* **Your assignment**:
Retype word for word the stretch of entries below from the line that has "à phát sáng" through the line that has "sich besser", and omit the pictures.

(Data shown begins)

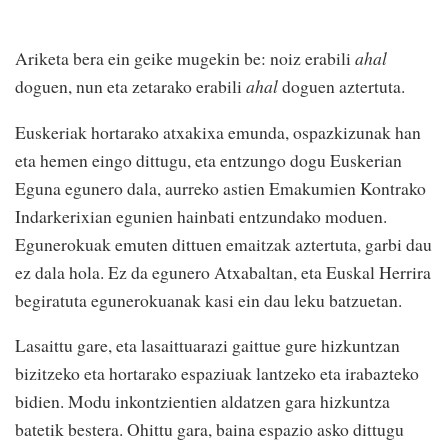
Ariketa bera ein geike mugekin be: noiz erabili
ahal
doguen, nun eta zetarako erabili
ahal
doguen aztertuta.
Euskeriak hortarako atxakixa emunda, ospazkizunak han
eta hemen eingo dittugu, eta entzungo dogu Euskerian
Eguna egunero dala, aurreko astien Emakumien Kontrako
Indarkerixian egunien hainbati entzundako moduen.
Egunerokuak emuten dittuen emaitzak aztertuta, garbi dau
ez dala hola. Ez da egunero Atxabaltan, eta Euskal Herrira
begiratuta egunerokuanak kasi ein dau leku batzuetan.
Lasaittu gare, eta lasaittuarazi gaittue gure hizkuntzan
bizitzeko eta hortarako espaziuak lantzeko eta irabazteko
bidien. Modu inkontzientien aldatzen gara hizkuntza
batetik bestera. Ohittu gara, baina espazio asko dittugu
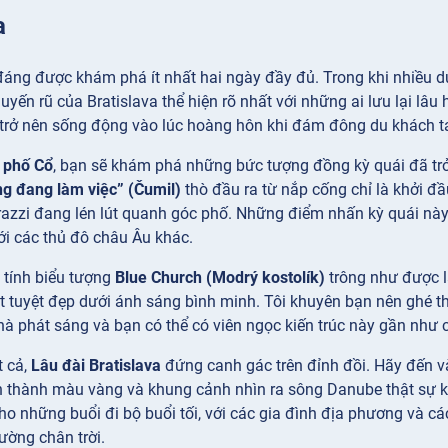
a
áng được khám phá ít nhất hai ngày đầy đủ. Trong khi nhiều du 
uyến rũ của Bratislava thể hiện rõ nhất với những ai lưu lại l
 trở nên sống động vào lúc hoàng hôn khi đám đông du khách t
 phố Cổ
, bạn sẽ khám phá những bức tượng đồng kỳ quái đã trở
g đang làm việc” (Čumil)
thò đầu ra từ nắp cống chỉ là khởi đ
azzi đang lén lút quanh góc phố. Những điểm nhấn kỳ quái này m
ới các thủ đô châu Âu khác.
tính biểu tượng
Blue Church (Modrý kostolík)
trông như được l
iệt tuyệt đẹp dưới ánh sáng bình minh. Tôi khuyên bạn nên ghé 
à phát sáng và bạn có thể có viên ngọc kiến trúc này gần như c
t cả,
Lâu đài Bratislava
đứng canh gác trên đỉnh đồi. Hãy đến v
n thành màu vàng và khung cảnh nhìn ra sông Danube thật sự k
cho những buổi đi bộ buổi tối, với các gia đình địa phương và cá
đường chân trời.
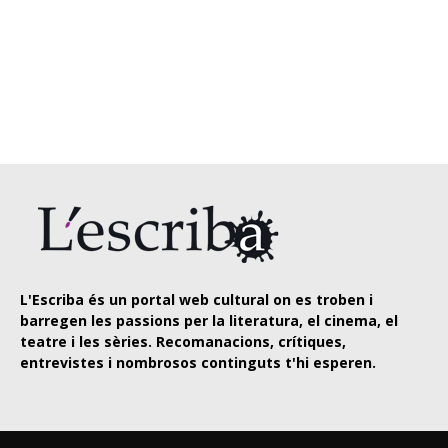
L'Escriba és un portal web cultural on es troben i
barregen les passions per la literatura, el cinema, el
teatre i les sèries. Recomanacions, crítiques,
entrevistes i nombrosos continguts t'hi esperen.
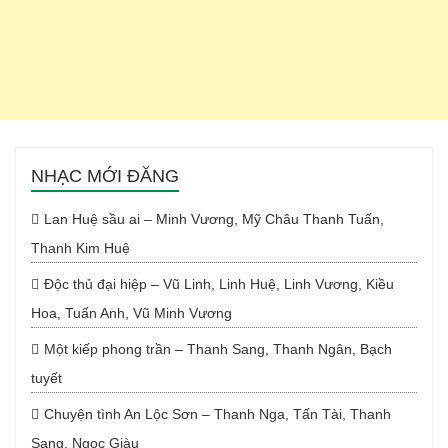
NHẠC MỚI ĐĂNG
Lan Huệ sầu ai – Minh Vương, Mỹ Châu Thanh Tuấn,
Thanh Kim Huệ
Độc thủ đại hiệp – Vũ Linh, Linh Huệ, Linh Vương, Kiều
Hoa, Tuấn Anh, Vũ Minh Vương
Một kiếp phong trần – Thanh Sang, Thanh Ngân, Bạch
tuyết
Chuyện tình An Lộc Sơn – Thanh Nga, Tấn Tài, Thanh
Sang, Ngọc Giàu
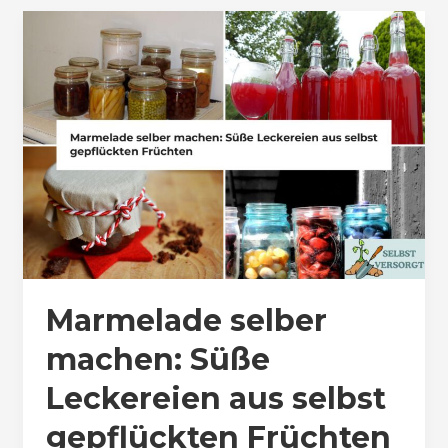
Marmelade selber
machen: Süße
Leckereien aus selbst
gepflückten Früchten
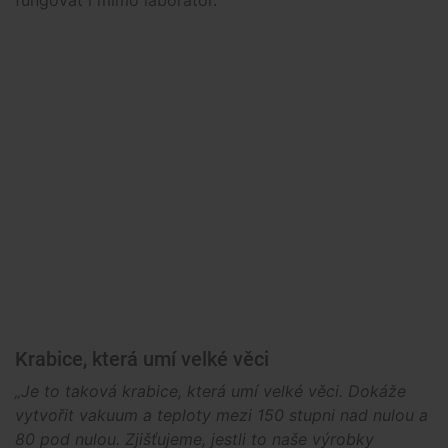
fungovat i mimo laboratoř.
Krabice, která umí velké věci
„Je to taková krabice, která umí velké věci. Dokáže
vytvořit vakuum a teploty mezi 150 stupni nad nulou a
80 pod nulou. Zjišťujeme, jestli to naše výrobky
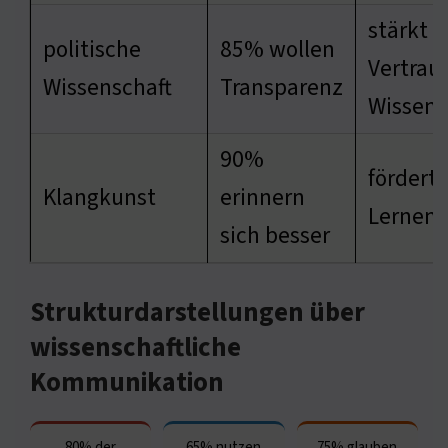
stärkt d
politische
85% wollen
Vertrau
Wissenschaft
Transparenz
Wissens
90%
fördert 
Klangkunst
erinnern
Lernen
sich besser
Strukturdarstellungen über
wissenschaftliche
Kommunikation
80% der
65% nutzen
75% glauben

(Data shown ends)

* **Your solution**:
à phát sáng và bạn có thể có viên ngọc kiến trúc này gần như c
t cả,
Lâu đài Bratislava
đứng canh gác trên đỉnh đồi. Hãy đến v
n thành màu vàng và khung cảnh nhìn ra sông Danube thật sự k
cho những buổi đi bộ buổi tối, với các gia đình địa phương và cá
đường chân trời.
L'Escriba és un portal web cultural on es troben i
barregen les passions per la literatura, el cinema, el
teatre i les sèries. Recomanacions, crítiques,
entrevistes i nombrosos continguts t'hi esperen.
NHẠC MỚI ĐĂNG
Lan Huệ sầu ai – Minh Vương, Mỹ Châu Thanh Tuấn,
Thanh Kim Huệ
Độc thủ đại hiệp – Vũ Linh, Linh Huệ, Linh Vương, Kiều
Hoa, Tuấn Anh, Vũ Minh Vương
Một kiếp phong trần – Thanh Sang, Thanh Ngân, Bạch
tuyết
Chuyện tình An Lộc Sơn – Thanh Nga, Tấn Tài, Thanh
Sang, Ngọc Giàu
Marmelade selber
machen: Süße
Leckereien aus selbst
gepflückten Früchten
fungovat i mimo laboratoř.
Krabice, která umí velké věci
„Je to taková krabice, která umí velké věci. Dokáže
vytvořit vakuum a teploty mezi 150 stupni nad nulou a
80 pod nulou. Zjišťujeme, jestli to naše výrobky
stärkt d
politische
85% wollen
Vertrau
Wissenschaft
Transparenz
Wissens
90%
fördert 
Klangkunst
erinnern
Lernen
sich besser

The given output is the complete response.